화학공학소재연구정보센터
Nature, Vol.380, No.6573, 416-419, 1996
Dominance of Mineral Dust in Aerosol Light-Scattering in the North-Atlantic Trade Winds
ATMOSPHERIC aerosols can affect climate by scattering and absorbing solar radiation(1-3). Most recent studies of such effects have focused largely on anthropogenic sulphate aerosols, which are believed to exert a substantial cooling influence(2). Mineral dust aerosols have been largely ignored, because it was thought that their scattering efficiency and concentrations were too low to have a substantial effect on climate. Here we report measurements of the light-scattering properties of North African dust delivered to Barbados by the North Atlantic trade winds.

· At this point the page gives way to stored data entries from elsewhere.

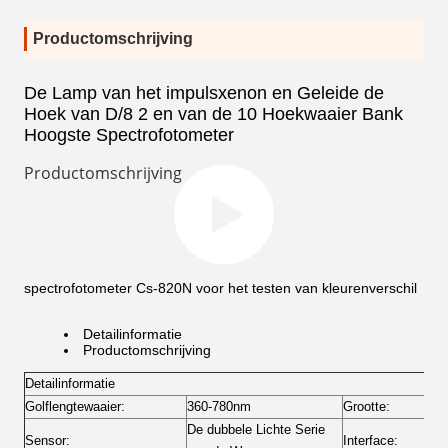
Productomschrijving
De Lamp van het impulsxenon en Geleide de
Hoek van D/8 2 en van de 10 Hoekwaaier Bank
Hoogste Spectrofotometer
Productomschrijving
spectrofotometer Cs-820N voor het testen van kleurenverschil
Detailinformatie
Productomschrijving
Detailinformatie
Golflengtewaaier:
360-780nm
Grootte:
De dubbele Lichte Serie
Sensor:
Interface: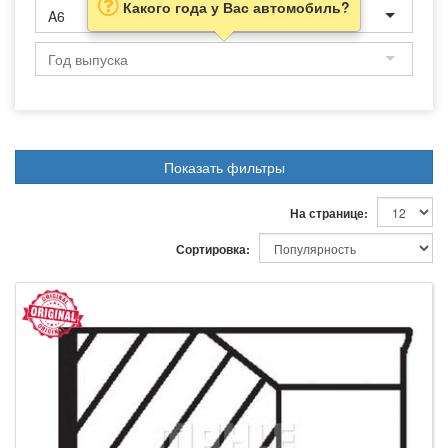
Какого года у Вас автомобиль?
A6
Показать фильтры
На странице:
Сортировка: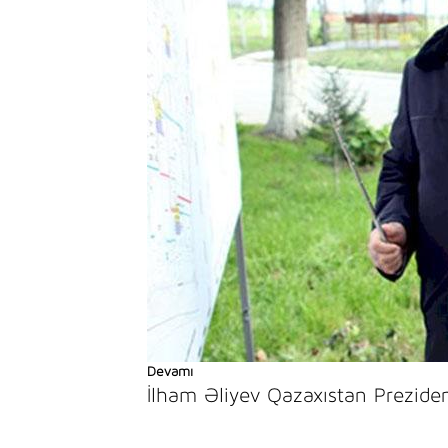
Devamı
İlham Əliyev Qazaxıstan Prezide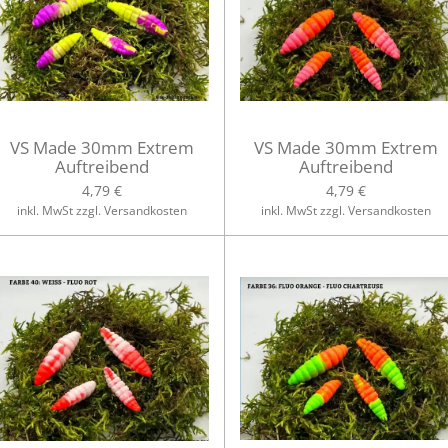
VS Made 30mm Extrem
VS Made 30mm Extrem
Auftreibend
Auftreibend
4,79 €
4,79 €
inkl. MwSt zzgl. Versandkosten
inkl. MwSt zzgl. Versandkosten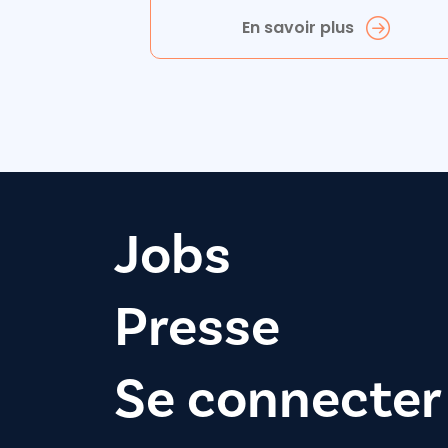
En savoir plus
Jobs
Presse
Se connecter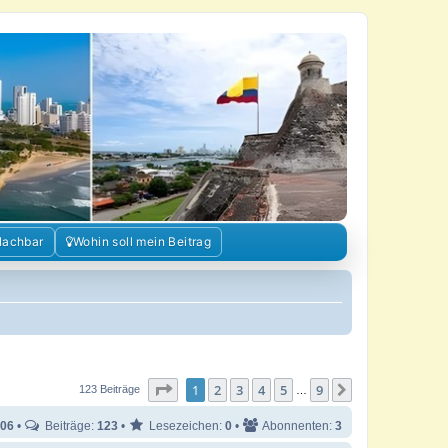
Nachbar
Wohin soll mein Beitrag
Seite
1
von
9
1
2
3
4
5
9
Nächste
123 Beiträge
…
06
•
Beiträge:
123
•
Lesezeichen:
0
•
Abonnenten:
3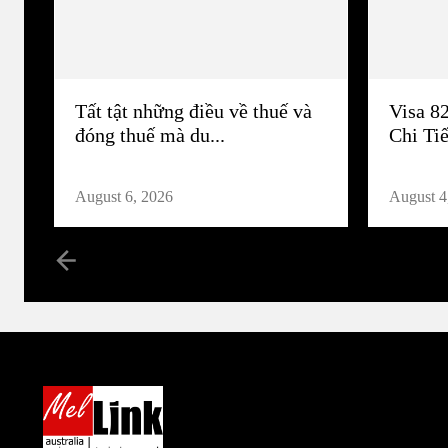
Tất tật những điều về thuế và
Visa 8
đóng thuế mà du...
Chi Tiế
August 6, 2026
August 4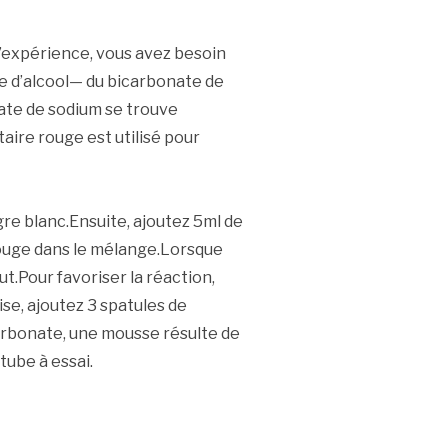
 l’expérience, vous avez besoin
gre d’alcool— du bicarbonate de
ate de sodium se trouve
ire rouge est utilisé pour
gre blanc.Ensuite, ajoutez 5ml de
rouge dans le mélange.Lorsque
ut.Pour favoriser la réaction,
se, ajoutez 3 spatules de
arbonate, une mousse résulte de
tube à essai.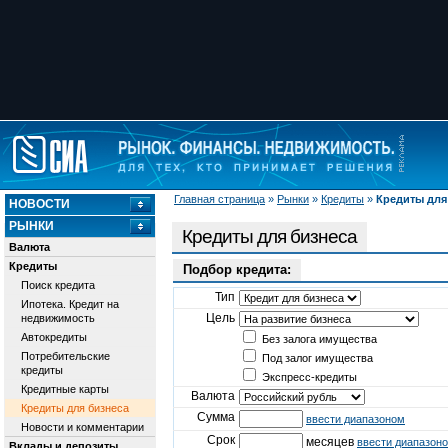
Главная страница
»
Рынки
»
Кредиты
»
Кредиты для
НОВОСТИ
РЫНКИ
Кредиты для бизнеса
Валюта
Кредиты
Подбор кредита:
Поиск кредита
Тип
Ипотека. Кредит на
Цель
недвижимость
Автокредиты
Без залога имущества
Потребительские
Под залог имущества
кредиты
Экспресс-кредиты
Кредитные карты
Валюта
Кредиты для бизнеса
Сумма
ввести диапазоном
Новости и комментарии
Срок
месяцев
ввести диапазон
Вклады и депозиты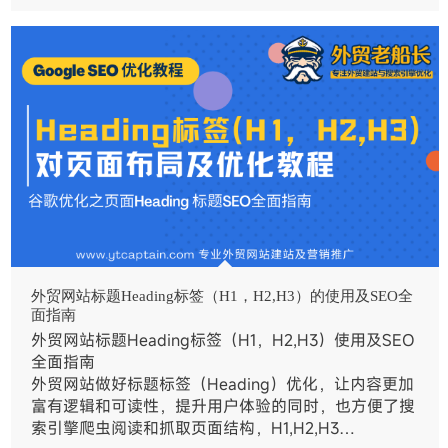
外贸网站标题Heading标签（H1，H2,H3）的使用及SEO全
面指南
外贸网站标题Heading标签（H1，H2,H3）使用及SEO
全面指南
外贸网站做好标题标签（Heading）优化，让内容更加
富有逻辑和可读性，提升用户体验的同时，也方便了搜
索引擎爬虫阅读和抓取页面结构，H1,H2,H3…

Although the mass scattering efficiency of the dust is only about a quarter of that of non-seasalt sulphate over the North Atlantic(5), the annual-mean dust concentration in Barbados trade-wind air is 16 times that of non-seasalt sulphate(6). The net scattering by mineral dust is therefore about four times that by non-seasalt sulphate aerosols. African mineral dust should therefore be the dominant lightscattering aerosol throughout the tropical and subtropical North Atlantic region, Our observations suggest that mineral dust could be an important climate-forcing agent over this ocean region and in other regions where dust concentrations are high(7,8).